__THE DATA__
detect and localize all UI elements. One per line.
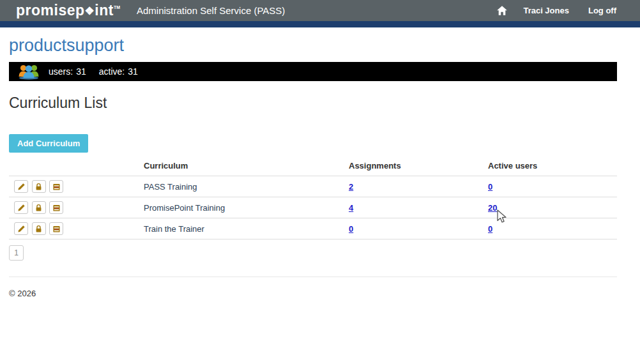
lock-icon-button[interactable] <box>32 201 46 214</box>
active-count-stat: active: 31 <box>99 66 138 77</box>
assignments-count-link[interactable]: 0 <box>349 224 353 234</box>
copyright-text: © 2026 <box>9 289 617 298</box>
active-users-column-header: Active users <box>488 156 617 176</box>
home-icon[interactable] <box>496 5 508 16</box>
page-1-button[interactable]: 1 <box>9 245 24 261</box>
curriculum-name: PromisePoint Training <box>144 203 225 213</box>
edit-icon-button[interactable] <box>14 201 28 214</box>
curriculum-name: PASS Training <box>144 182 197 192</box>
active-users-count-link[interactable]: 0 <box>488 224 492 234</box>
active-users-count-link[interactable]: 20 <box>488 203 497 213</box>
log-off-link[interactable]: Log off <box>588 6 616 15</box>
users-group-icon <box>17 63 40 80</box>
table-header-row: Curriculum Assignments Active users <box>9 156 617 176</box>
curriculum-table: Curriculum Assignments Active users PASS… <box>9 156 617 239</box>
table-row: PromisePoint Training 4 20 <box>9 197 617 218</box>
edit-icon-button[interactable] <box>14 222 28 235</box>
users-count-stat: users: 31 <box>49 66 86 77</box>
table-row: Train the Trainer 0 0 <box>9 218 617 239</box>
calendar-icon-button[interactable] <box>49 201 63 214</box>
assignments-count-link[interactable]: 4 <box>349 203 353 213</box>
user-stats-bar: users: 31 active: 31 <box>9 62 617 81</box>
active-value: 31 <box>128 66 138 77</box>
footer-divider <box>9 277 617 277</box>
curriculum-column-header: Curriculum <box>144 156 349 176</box>
accent-stripe <box>0 21 640 27</box>
assignments-count-link[interactable]: 2 <box>349 182 353 192</box>
app-title: Administration Self Service (PASS) <box>137 5 285 16</box>
users-label: users: <box>49 66 73 77</box>
section-heading: Curriculum List <box>9 95 617 112</box>
logo-diamond-icon: ❖ <box>85 5 95 17</box>
pagination: 1 <box>9 245 617 261</box>
top-header-bar: promisep❖intTM Administration Self Servi… <box>0 0 640 21</box>
calendar-icon-button[interactable] <box>49 180 63 193</box>
assignments-column-header: Assignments <box>349 156 488 176</box>
edit-icon-button[interactable] <box>14 180 28 193</box>
active-label: active: <box>99 66 125 77</box>
promisepoint-logo: promisep❖intTM <box>16 3 120 18</box>
curriculum-name: Train the Trainer <box>144 224 204 234</box>
actions-column-header <box>9 156 144 176</box>
lock-icon-button[interactable] <box>32 180 46 193</box>
users-value: 31 <box>76 66 86 77</box>
active-users-count-link[interactable]: 0 <box>488 182 492 192</box>
header-actions: Traci Jones Log off <box>496 5 616 16</box>
current-user-link[interactable]: Traci Jones <box>523 6 569 15</box>
table-row: PASS Training 2 0 <box>9 176 617 197</box>
mouse-cursor <box>497 209 508 226</box>
lock-icon-button[interactable] <box>32 222 46 235</box>
logo-trademark: TM <box>114 5 120 10</box>
main-content: productsupport users: 31 active: 31 Curr… <box>9 36 617 298</box>
add-curriculum-button[interactable]: Add Curriculum <box>9 134 88 153</box>
calendar-icon-button[interactable] <box>49 222 63 235</box>
page-title: productsupport <box>9 36 617 56</box>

__DESCRIPTION OF THE TASK__
Without copying any picture, write out all of the material exactly as it reads.

__SOLVED EXERCISE__
detect and localize all UI elements. One per line.
lock-icon-button[interactable] <box>32 201 46 214</box>
active-count-stat: active: 31 <box>99 66 138 77</box>
assignments-count-link[interactable]: 0 <box>349 224 353 234</box>
copyright-text: © 2026 <box>9 289 617 298</box>
active-users-column-header: Active users <box>488 156 617 176</box>
home-icon[interactable] <box>496 5 508 16</box>
page-1-button[interactable]: 1 <box>9 245 24 261</box>
curriculum-name: PromisePoint Training <box>144 203 225 213</box>
edit-icon-button[interactable] <box>14 201 28 214</box>
curriculum-name: PASS Training <box>144 182 197 192</box>
active-users-count-link[interactable]: 0 <box>488 224 492 234</box>
active-users-count-link[interactable]: 20 <box>488 203 497 213</box>
log-off-link[interactable]: Log off <box>588 6 616 15</box>
users-group-icon <box>17 63 40 80</box>
table-header-row: Curriculum Assignments Active users <box>9 156 617 176</box>
curriculum-table: Curriculum Assignments Active users PASS… <box>9 156 617 239</box>
table-row: PromisePoint Training 4 20 <box>9 197 617 218</box>
edit-icon-button[interactable] <box>14 222 28 235</box>
users-count-stat: users: 31 <box>49 66 86 77</box>
table-row: Train the Trainer 0 0 <box>9 218 617 239</box>
calendar-icon-button[interactable] <box>49 201 63 214</box>
assignments-count-link[interactable]: 4 <box>349 203 353 213</box>
user-stats-bar: users: 31 active: 31 <box>9 62 617 81</box>
active-value: 31 <box>128 66 138 77</box>
footer-divider <box>9 277 617 277</box>
curriculum-column-header: Curriculum <box>144 156 349 176</box>
accent-stripe <box>0 21 640 27</box>
assignments-count-link[interactable]: 2 <box>349 182 353 192</box>
app-title: Administration Self Service (PASS) <box>137 5 285 16</box>
users-label: users: <box>49 66 73 77</box>
section-heading: Curriculum List <box>9 95 617 112</box>
logo-diamond-icon: ❖ <box>85 5 95 17</box>
pagination: 1 <box>9 245 617 261</box>
top-header-bar: promisep❖intTM Administration Self Servi… <box>0 0 640 21</box>
calendar-icon-button[interactable] <box>49 180 63 193</box>
assignments-column-header: Assignments <box>349 156 488 176</box>
edit-icon-button[interactable] <box>14 180 28 193</box>
active-label: active: <box>99 66 125 77</box>
promisepoint-logo: promisep❖intTM <box>16 3 120 18</box>
curriculum-name: Train the Trainer <box>144 224 204 234</box>
actions-column-header <box>9 156 144 176</box>
lock-icon-button[interactable] <box>32 180 46 193</box>
users-value: 31 <box>76 66 86 77</box>
active-users-count-link[interactable]: 0 <box>488 182 492 192</box>
header-actions: Traci Jones Log off <box>496 5 616 16</box>
current-user-link[interactable]: Traci Jones <box>523 6 569 15</box>
table-row: PASS Training 2 0 <box>9 176 617 197</box>
mouse-cursor <box>497 209 508 226</box>
lock-icon-button[interactable] <box>32 222 46 235</box>
logo-trademark: TM <box>114 5 120 10</box>
main-content: productsupport users: 31 active: 31 Curr… <box>9 36 617 298</box>
add-curriculum-button[interactable]: Add Curriculum <box>9 134 88 153</box>
calendar-icon-button[interactable] <box>49 222 63 235</box>
page-title: productsupport <box>9 36 617 56</box>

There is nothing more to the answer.